During Thursday's meetings, the top executives of General Motors, Ford and Chrysler LLC and the president of the UAW discussed up to $50 billion in loans, participants said. The loans would include $25 billion to help the companies withstand the weak economy and another $25 billion for future.
If Congress approved more loans, it would come with strings attached. Potential protections include limits on executive compensation, awarding the government preferred stock in the companies and a suspension of dividend payments to investors.
Rep. Sander Levin, D-Mich., said lawmakers are focusing on the immediate infusion of $25 billion to help the companies maintain their business operations in the tough economy. He said House leaders are considering amending last month's $700 billion financial industry bailout so that automakers could access it.
"It was a very full and frank discussion which I think ended on a positive note — that action is essential and essential this month," Levin said.
Two business groups, the U.S. Chamber of Commerce and the National Association of Manufacturers, urged Congress to provide immediate support to the industry.

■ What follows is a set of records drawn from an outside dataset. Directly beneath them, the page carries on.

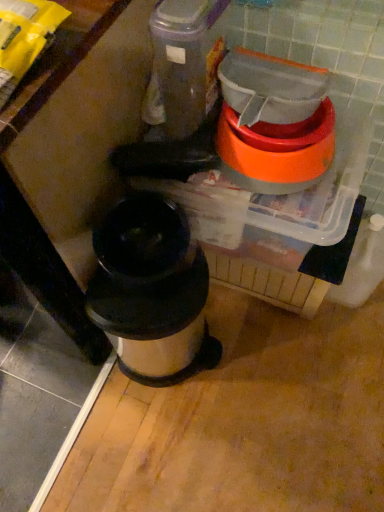 In order to face stainless steel trash can at center, should I rotate leftwards or rightwards?

Rotate your view left by about 3.471°.

Describe the element at coordinates (151, 292) in the screenshot. I see `stainless steel trash can at center` at that location.

This screenshot has width=384, height=512. I want to click on stainless steel trash can at center, so click(x=151, y=292).

At what (x,y) coordinates should I click in order to perform the action: click on orange plastic bowl at upper right. Please return your answer as a coordinate pair (x, y). Looking at the image, I should click on (274, 121).

This screenshot has height=512, width=384. Describe the element at coordinates (274, 121) in the screenshot. I see `orange plastic bowl at upper right` at that location.

Find the location of a particular element. stainless steel trash can at center is located at coordinates (151, 292).

Is stainless steel trash can at center at the right side of orange plastic bowl at upper right?

No, stainless steel trash can at center is not to the right of orange plastic bowl at upper right.

Consider the image. Is stainless steel trash can at center closer to the viewer compared to orange plastic bowl at upper right?

No, it is not.

Which is in front, point (95, 290) or point (262, 79)?

Positioned in front is point (262, 79).

From the image's perspective, would you say stainless steel trash can at center is positioned over orange plastic bowl at upper right?

No.

From a real-world perspective, which is physically above, stainless steel trash can at center or orange plastic bowl at upper right?

orange plastic bowl at upper right.

Does stainless steel trash can at center have a greater width compared to orange plastic bowl at upper right?

Yes.

Is stainless steel trash can at center taller than orange plastic bowl at upper right?

Yes.

Considering the relative sizes of stainless steel trash can at center and orange plastic bowl at upper right in the image provided, is stainless steel trash can at center smaller than orange plastic bowl at upper right?

No.

Is stainless steel trash can at center situated inside orange plastic bowl at upper right or outside?

stainless steel trash can at center lies outside orange plastic bowl at upper right.

Is stainless steel trash can at center positioned far away from orange plastic bowl at upper right?

No.

Does stainless steel trash can at center turn towards orange plastic bowl at upper right?

No, stainless steel trash can at center does not turn towards orange plastic bowl at upper right.

How distant is stainless steel trash can at center from orange plastic bowl at upper right?

They are 33.02 centimeters apart.

The image size is (384, 512). I want to click on waste container that is under the orange plastic bowl at upper right (from a real-world perspective), so click(151, 292).

Considering the relative positions of orange plastic bowl at upper right and stainless steel trash can at center in the image provided, is orange plastic bowl at upper right to the left or to the right of stainless steel trash can at center?

From the image, it's evident that orange plastic bowl at upper right is to the right of stainless steel trash can at center.

Does orange plastic bowl at upper right come behind stainless steel trash can at center?

No, orange plastic bowl at upper right is in front of stainless steel trash can at center.

Is point (236, 104) farther from viewer compared to point (145, 245)?

No, it is in front of (145, 245).

From the image's perspective, would you say orange plastic bowl at upper right is positioned over stainless steel trash can at center?

Yes, from the image's perspective, orange plastic bowl at upper right is above stainless steel trash can at center.

From a real-world perspective, is orange plastic bowl at upper right physically below stainless steel trash can at center?

No.

Does orange plastic bowl at upper right have a greater width compared to stainless steel trash can at center?

Incorrect, the width of orange plastic bowl at upper right does not surpass that of stainless steel trash can at center.

Is orange plastic bowl at upper right taller or shorter than stainless steel trash can at center?

In the image, orange plastic bowl at upper right appears to be shorter than stainless steel trash can at center.

Looking at the image, does orange plastic bowl at upper right seem bigger or smaller compared to stainless steel trash can at center?

In the image, orange plastic bowl at upper right appears to be smaller than stainless steel trash can at center.

Is orange plastic bowl at upper right positioned beyond the bounds of stainless steel trash can at center?

Yes.

Is orange plastic bowl at upper right far from stainless steel trash can at center?

orange plastic bowl at upper right is actually quite close to stainless steel trash can at center.

Is orange plastic bowl at upper right looking in the opposite direction of stainless steel trash can at center?

That's not correct — orange plastic bowl at upper right is not looking away from stainless steel trash can at center.

In order to click on waste container located below the orange plastic bowl at upper right (from the image's perspective) in this screenshot , I will do `click(151, 292)`.

Where is `appliance on the right of stainless steel trash can at center`? This screenshot has height=512, width=384. appliance on the right of stainless steel trash can at center is located at coordinates (274, 121).

Image resolution: width=384 pixels, height=512 pixels. What are the coordinates of `waste container below the orange plastic bowl at upper right (from the image's perspective)` in the screenshot? It's located at (151, 292).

In Chicago, Obama also urged the Bush administration to "do everything it can" to speed up the distribution of $25 billion in loans approved in September to help automakers retool factories for fuel-efficient vehicles.
Congress approved the low-interest loans for U.S. automakers and auto suppliers to help them build more fuel-efficient cars and meet tougher fuel economy standards. But the funding is not expected until sometime next year.
Energy Department spokeswoman Healy Baumgardner noted the agency announced interim rules for the program on Wednesday and said the agency "has done its best to accelerate funding within the confines of the law Congress passed."
Asked about the automakers' meetings on Capitol Hill, White House spokesman Tony Fratto said they were concerned about the "health of the auto industry" but Congress would need to decide whether to provide more help beyond the $25 billion loan program for fuel-efficient cars.
Why should we give struggling companies money because they failed to adapt to the market and poured shitty cars down our throats that got horrible MPG. You don't see the foreign manufacturers doing bad.

This car was made back in '98 that got 70+ MPG. Sure it looks bad, but driving a 20 MPG car won't get you very far for cheap compared to this thing.

Mercedes C250 (CDI)
Acceleration: 0-60 in 7 seconds
Top Speed: 155 mph
Fuel Consumption: 45 mpg
Supporting these big "three" companies because they churned out crap cars and failed to adapt or revolutionize even when times were good is their fault and we should not support giving them any money at all.